*Task material*.
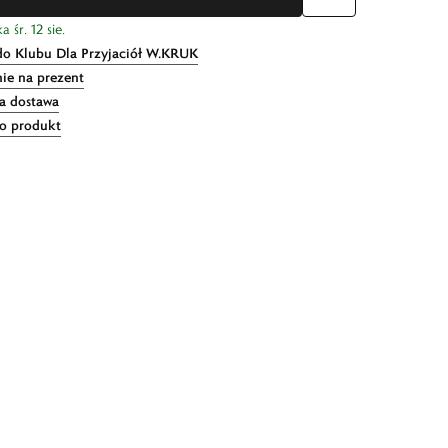
 śr. 12 sie.
do Klubu Dla Przyjaciół W.KRUK
ie na prezent
 dostawa
 o produkt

*Problem to solve*. Repeat the records above exactly. Pictures do not belong in the copy.

*Response area*.
 śr. 12 sie.
do Klubu Dla Przyjaciół W.KRUK
ie na prezent
 dostawa
 o produkt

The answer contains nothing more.